[Task brief]: No picture belongs in the answer, which must hold exactly the lines from the one with "Skeletkwarts genoemd." through the final line below.

Stored items from a collection
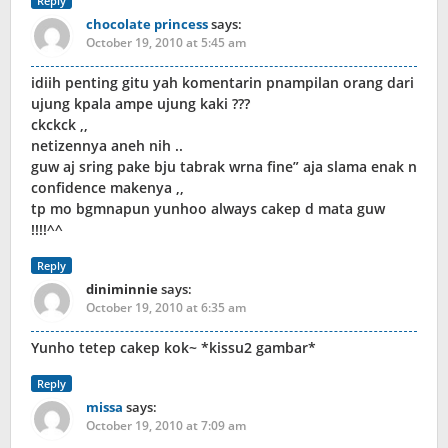
Reply
chocolate princess
says:
October 19, 2010 at 5:45 am
idiih penting gitu yah komentarin pnampilan orang dari
ujung kpala ampe ujung kaki ???
ckckck ,,
netizennya aneh nih ..
guw aj sring pake bju tabrak wrna fine” aja slama enak n
confidence makenya ,,
tp mo bgmnapun yunhoo always cakep d mata guw
!!!!^^
Reply
diniminnie
says:
October 19, 2010 at 6:35 am
Yunho tetep cakep kok~ *kissu2 gambar*
Reply
missa
says:
October 19, 2010 at 7:09 am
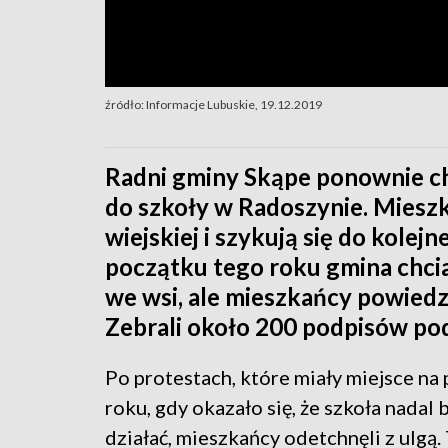
źródło: Informacje Lubuskie, 19.12.2019
Radni gminy Skąpe ponownie ch
do szkoły w Radoszynie. Mieszk
wiejskiej i szykują się do kolej
początku tego roku gmina chci
we wsi, ale mieszkańcy powiedz
Zebrali około 200 podpisów pod
Po protestach, które miały miejsce na
roku, gdy okazało się, że szkoła nadal 
działać, mieszkańcy odetchnęli z ulgą.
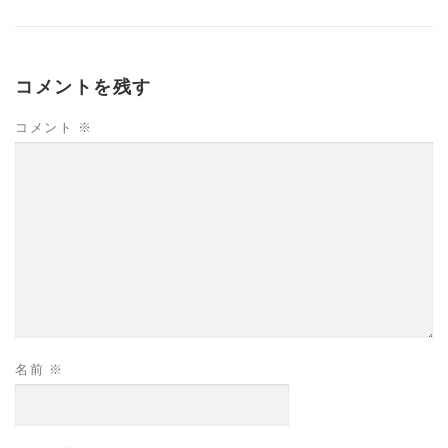
コメントを残す
コメント
※
名前
※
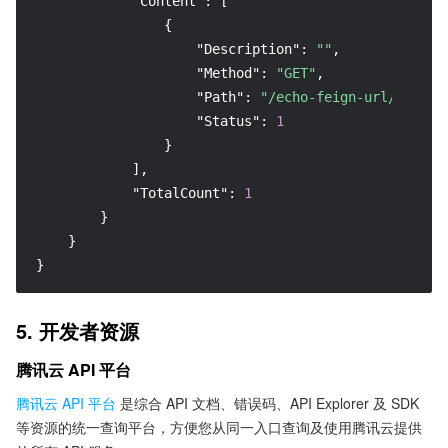
"Content"
:
[
{
"Description"
:
""
,
"Method"
:
"GET"
,
"Path"
:
"/echo-feign-url/{str}"
"Status"
:
1
}
]
,
"TotalCount"
:
1
}
}
}
5. 开发者资源
腾讯云 API 平台
腾讯云 API 平台
是综合 API 文档、错误码、API Explorer 及 SDK
等资源的统一查询平台，方便您从同一入口查询及使用腾讯云提供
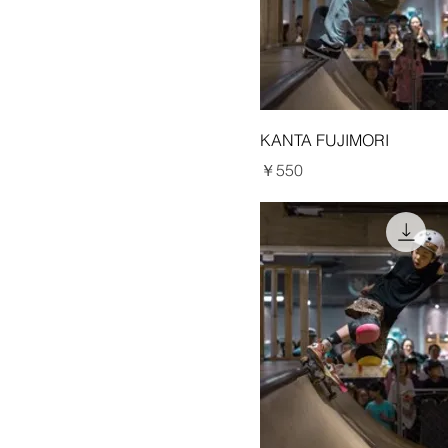
KANTA FUJIMORI
価格
￥550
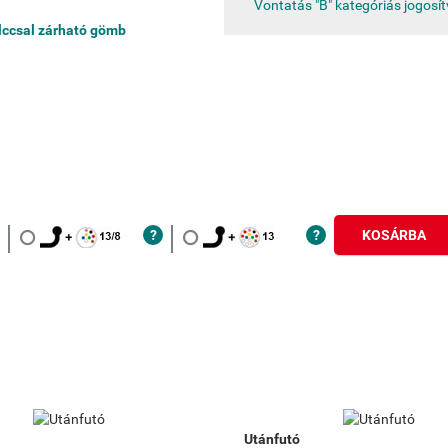
Vontatás "B" kategóriás jogosí
lccsal zárható gömb
KOSÁRBA
Utánfutó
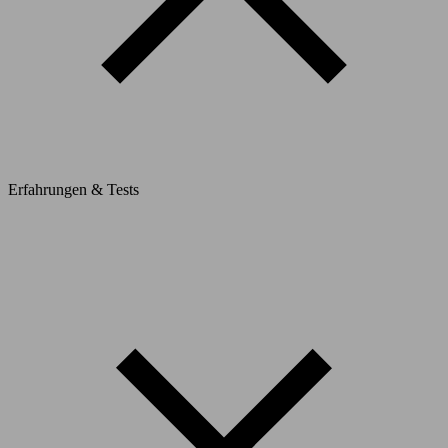
Erfahrungen & Tests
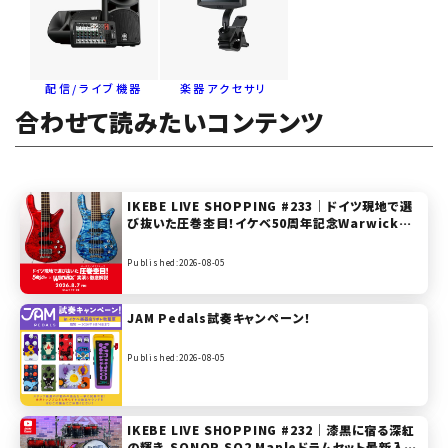
配信/ライブ機器
楽器アクセサリ
合わせて読みたいコンテンツ
IKEBE LIVE SHOPPING #233｜ドイツ現地で選
び抜いた圧巻杢目！イケベ50周年記念Warwick実
演＆徹底解説【presented by ベースステーション
リボレ秋葉原】
Published:2026-08-05
JAM Pedals試奏キャンペーン！
Published:2026-08-05
IKEBE LIVE SHOPPING #232｜漆黒に宿る深紅
の輝き。SONOR SQ2 Mapleドラムセット最新入荷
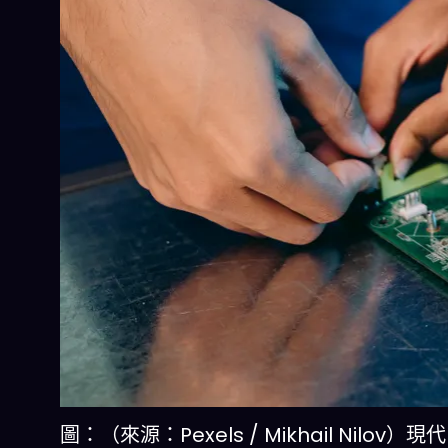
圖：（來源：Pexels / Mikhail Nilo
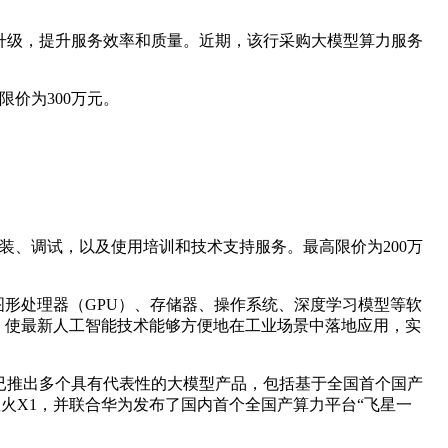
升级，提升服务效率和质量。近期，该行采购大模型算力服务
限价为300万元。
安装、调试，以及使用培训和技术支持服务。最高限价为200万
图形处理器（GPU）、存储器、操作系统、深度学习模型等软
，使最新人工智能技术能够方便地在工业场景中落地应用，实
司已推出多个具有代表性的大模型产品，包括基于全国首个国产
星火X1，并联合华为发布了国内首个全国产算力平台“飞星一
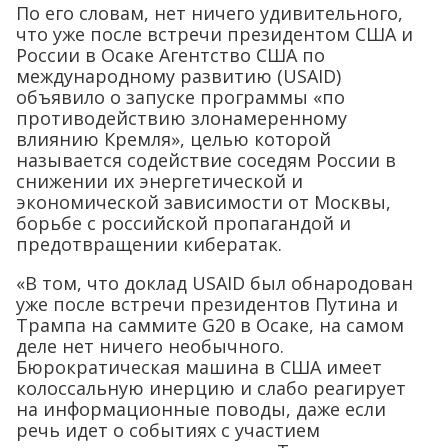
По его словам, нет ничего удивительного,
что уже после встречи президентом США и
России в Осаке Агентство США по
международному развитию (USAID)
объявило о запуске программы «по
противодействию злонамеренному
влиянию Кремля», целью которой
называется содействие соседям России в
снижении их энергетической и
экономической зависимости от Москвы,
борьбе с российской пропагандой и
предотвращении кибератак.
«В том, что доклад USAID был обнародован
уже после встречи президентов Путина и
Трампа на саммите G20 в Осаке, на самом
деле нет ничего необычного.
Бюрократическая машина в США имеет
колоссальную инерцию и слабо реагирует
на информационные поводы, даже если
речь идет о событиях с участием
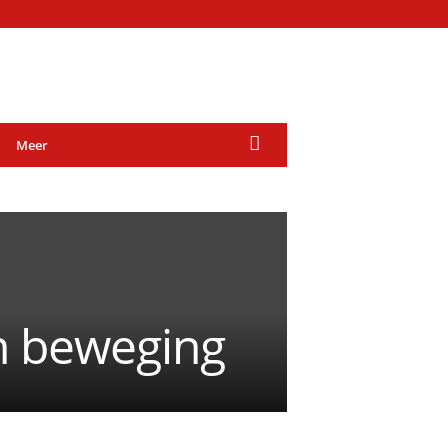
Meer
en beweging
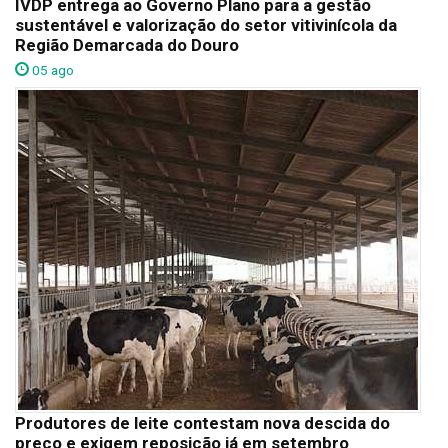
IVDP entrega ao Governo Plano para a gestão
sustentável e valorização do setor vitivinícola da
Região Demarcada do Douro
05 ago
Produtores de leite contestam nova descida do
preço e exigem reposição já em setembro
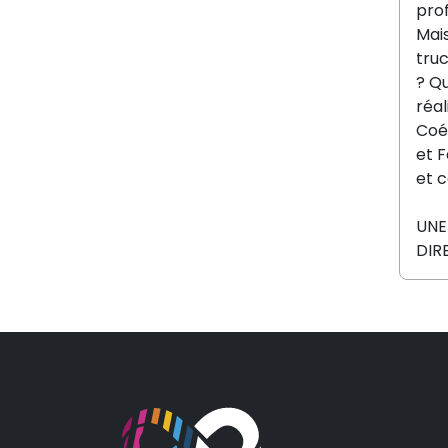
prof
Mai
truc
? Qu
réal
Coéc
et F
et c
UNE
DIR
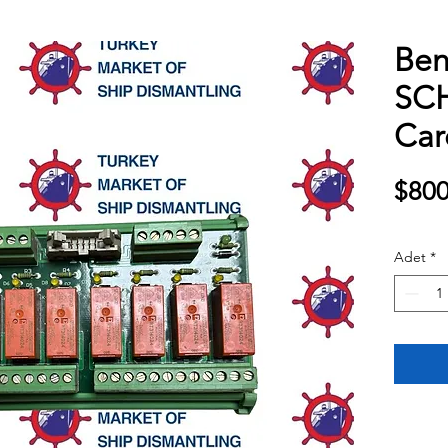
Ben
SCH
Car
$800
Adet
*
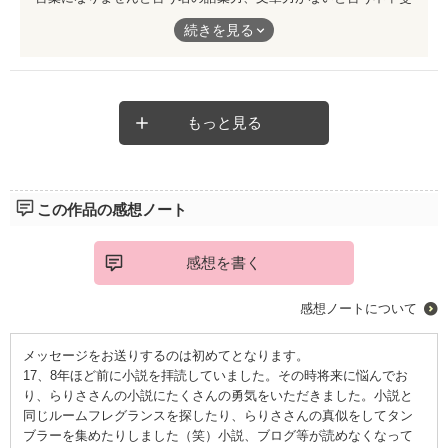
なさ！
続きを見る
夢先案内人は最初には無かった章ですが、途中からこの章が出て
きて、読んでみてほほぉ！こんな事があったのねと思ったのはも
う何年前でしょう？
あの当時の捉え方はああだったなぁと、再連載が始まりこの章を
もう何回読んだ事か‼️
もっと見る
16年経っても思う事はただ一つ、高橋貴博は本当にいい男😍
この作品の感想ノート
感想を書く
感想ノートについて
メッセージをお送りするのは初めてとなります。
17、8年ほど前に小説を拝読していました。その時将来に悩んでお
り、らりささんの小説にたくさんの勇気をいただきました。小説と
同じルームフレグランスを探したり、らりささんの真似をしてタン
ブラーを集めたりしました（笑）小説、ブログ等が読めなくなって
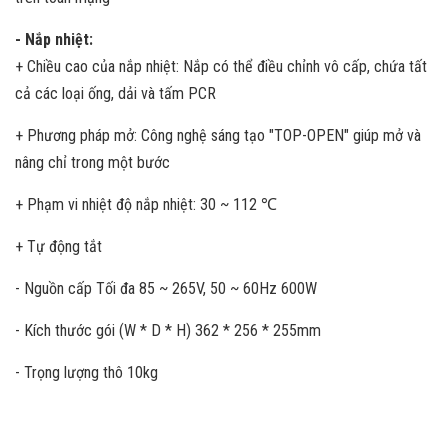
- Nắp nhiệt:
+ Chiều cao của nắp nhiệt: Nắp có thể điều chỉnh vô cấp, chứa tất
cả các loại ống, dải và tấm PCR
+ Phương pháp mở: Công nghệ sáng tạo "TOP-OPEN" giúp mở và
nâng chỉ trong một bước
+ Phạm vi nhiệt độ nắp nhiệt: 30 ~ 112 ℃
+ Tự động tắt
- Nguồn cấp Tối đa 85 ~ 265V, 50 ~ 60Hz 600W
- Kích thước gói (W * D * H) 362 * 256 * 255mm
- Trọng lượng thô 10kg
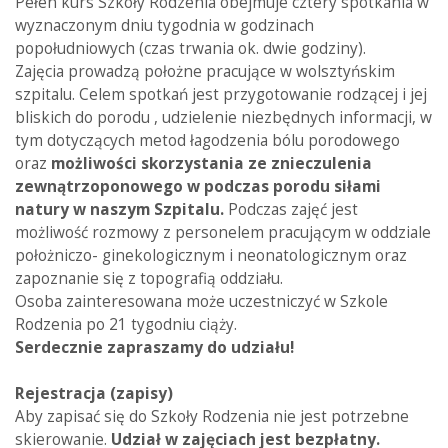
Pełen kurs Szkoły Rodzenia obejmuje cztery spotkania w
wyznaczonym dniu tygodnia w godzinach
popołudniowych (czas trwania ok. dwie godziny).
Zajęcia prowadzą położne pracujące w wolsztyńskim
szpitalu. Celem spotkań jest przygotowanie rodzącej i jej
bliskich do porodu , udzielenie niezbędnych informacji, w
tym dotyczących metod łagodzenia bólu porodowego
oraz
możliwości skorzystania ze znieczulenia
zewnątrzoponowego w podczas porodu siłami
natury w naszym Szpitalu.
Podczas zajęć jest
możliwość rozmowy z personelem pracującym w oddziale
położniczo- ginekologicznym i neonatologicznym oraz
zapoznanie się z topografią oddziału.
Osoba zainteresowana może uczestniczyć w Szkole
Rodzenia po 21 tygodniu ciąży.
Serdecznie zapraszamy do udziału!
Rejestracja (zapisy)
Aby zapisać się do Szkoły Rodzenia nie jest potrzebne
skierowanie.
Udział w zajęciach jest bezpłatny.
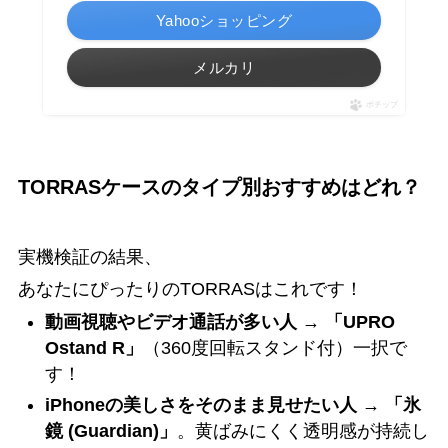
Yahooショッピング
メルカリ
ポチップ
TORRASケースのタイプ別おすすめはどれ？
実機検証の結果、
あなたにぴったりのTORRASはこれです！
動画視聴やビデオ通話が多い人
→
「UPRO
Ostand R」
（360度回転スタンド付）一択で
す！
iPhoneの美しさをそのまま見せたい人
→
「氷
鏡 (Guardian)」
。黄ばみにくく透明感が持続し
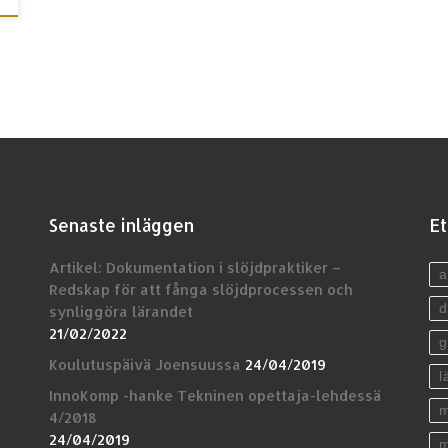
Senaste inläggen
Et
Artikel: Dokumentation i slöjdpraktiker –
a
Redskap för att fånga slöjdprocessen och
d
synliggöra lärandet
21/02/2022
g
Koulutuspäivä Joensuussa
24/04/2019
l
InnoKomp -hanke Tekninen opettaja-lehdessä
m
4/2018
24/04/2019
m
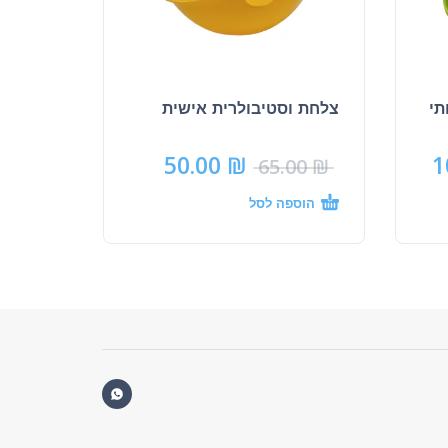
S איכותי
צלחת וסטיבולרית אישית
50.00
₪
1
65.00
₪
הוספה לסל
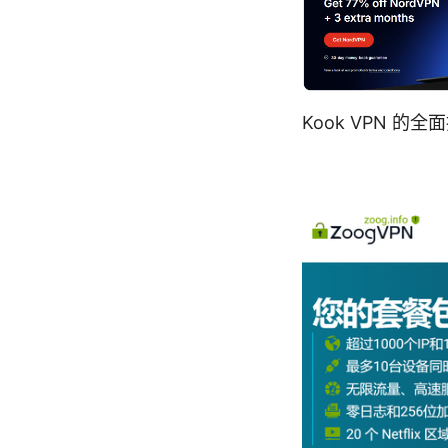
Kook VPN 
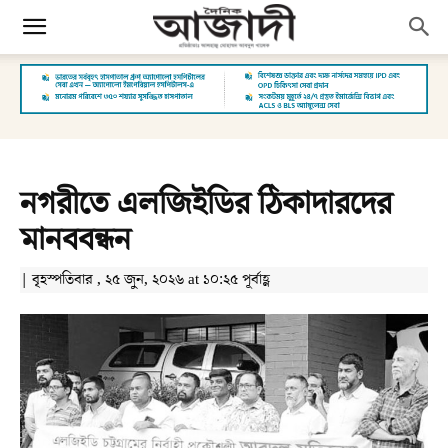
নগরীতে এলজিইডির ঠিকাদারদের
মানববন্ধন
| বৃহস্পতিবার , ২৫ জুন, ২০২৬ at ১০:২৫ পূর্বাহ্ণ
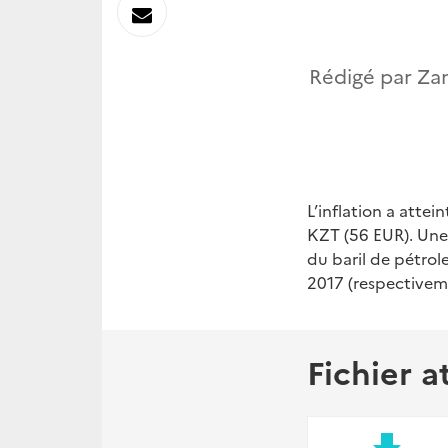
sur
Envoyer
Linkedin
par
Rédigé par Zam
Messagerie
L’inflation a atte
KZT (56 EUR). Une 
du baril de pétrol
2017 (respectiveme
Fichier a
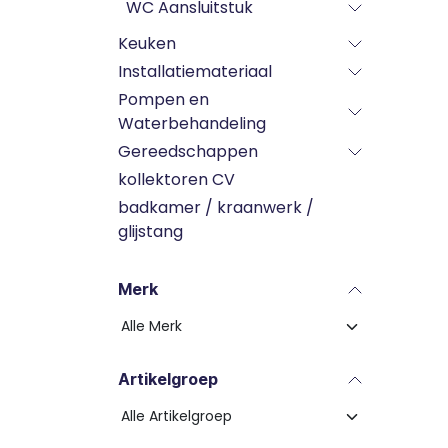
WC Aansluitstuk
Keuken
Installatiemateriaal
Pompen en
Waterbehandeling
Gereedschappen
kollektoren CV
badkamer / kraanwerk /
glijstang
Merk
Artikelgroep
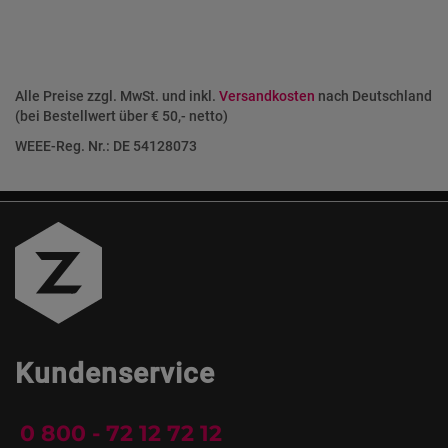
Alle Preise zzgl. MwSt. und inkl.
Versandkosten
nach Deutschland
(bei Bestellwert über € 50,- netto)
WEEE-Reg. Nr.: DE 54128073
Kundenservice
0 800 - 72 12 72 12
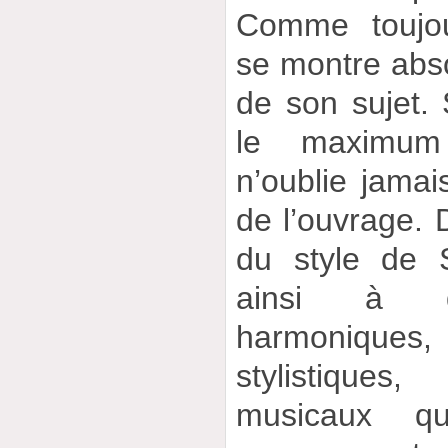
Comme toujo
se montre abs
de son sujet. 
le maximum d
n’oublie jamai
de l’ouvrage. 
du style de S
ainsi à qu
harmonique
stylistiqu
musicaux q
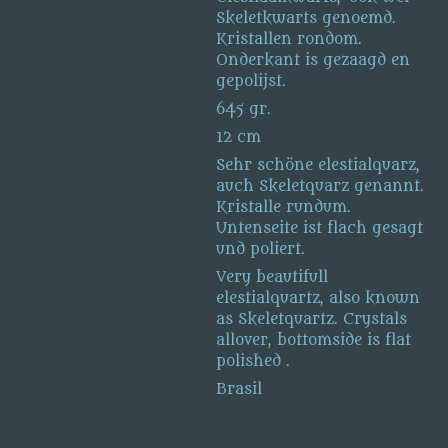
Skeletkwarts genoemd.
Kristallen rondom.
Onderkant is gezaagd en
gepolijst.
645 gr.
12 cm
Sehr schöne elestialquarz,
auch Skeletquarz genannt.
Kristalle rundum.
Untenseite ist flach gesagt
und poliert.
Very beautifull
elestialquartz, also known
as Skeletquartz. Crystals
allover, bottomside is flat
polished .
Brasil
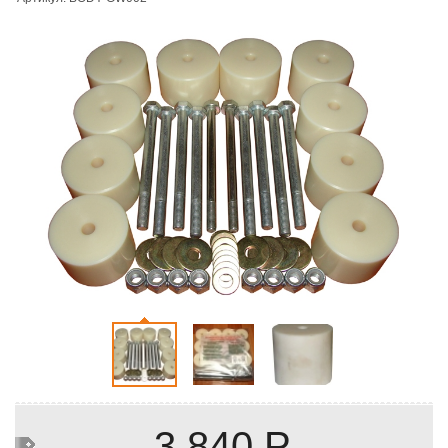
3 840 Р.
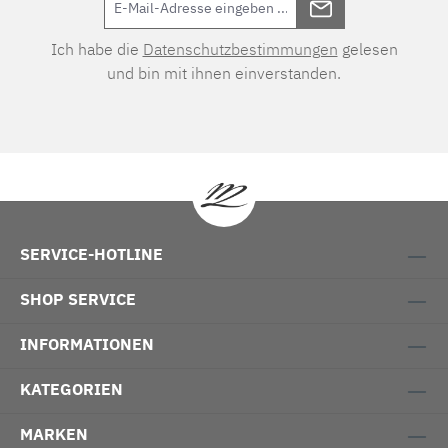
Ich habe die
Datenschutzbestimmungen
gelesen
und bin mit ihnen einverstanden.
SERVICE-HOTLINE
SHOP SERVICE
INFORMATIONEN
KATEGORIEN
MARKEN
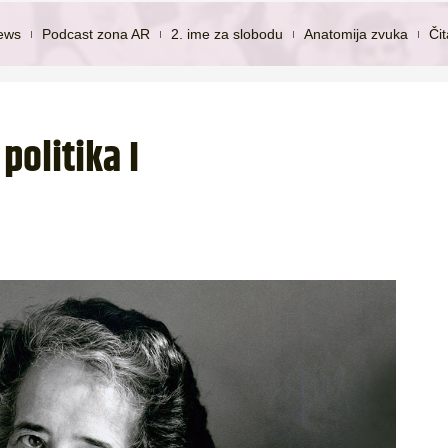
ews
Podcast zona AR
2. ime za slobodu
Anatomija zvuka
Či
politika I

[Output for this exercise]:
Skeletkwarts genoemd.
Kristallen rondom.
Onderkant is gezaagd en
gepolijst.
645 gr.
12 cm
Sehr schöne elestialquarz,
auch Skeletquarz genannt.
Kristalle rundum.
Untenseite ist flach gesagt
und poliert.
Very beautifull
elestialquartz, also known
as Skeletquartz. Crystals
allover, bottomside is flat
polished .
Brasil
3 840 Р.
Ich habe die
Datenschutzbestimmungen
gelesen
und bin mit ihnen einverstanden.
SERVICE-HOTLINE
SHOP SERVICE
INFORMATIONEN
KATEGORIEN
MARKEN
ews
Podcast zona AR
2. ime za slobodu
Anatomija zvuka
Či
politika I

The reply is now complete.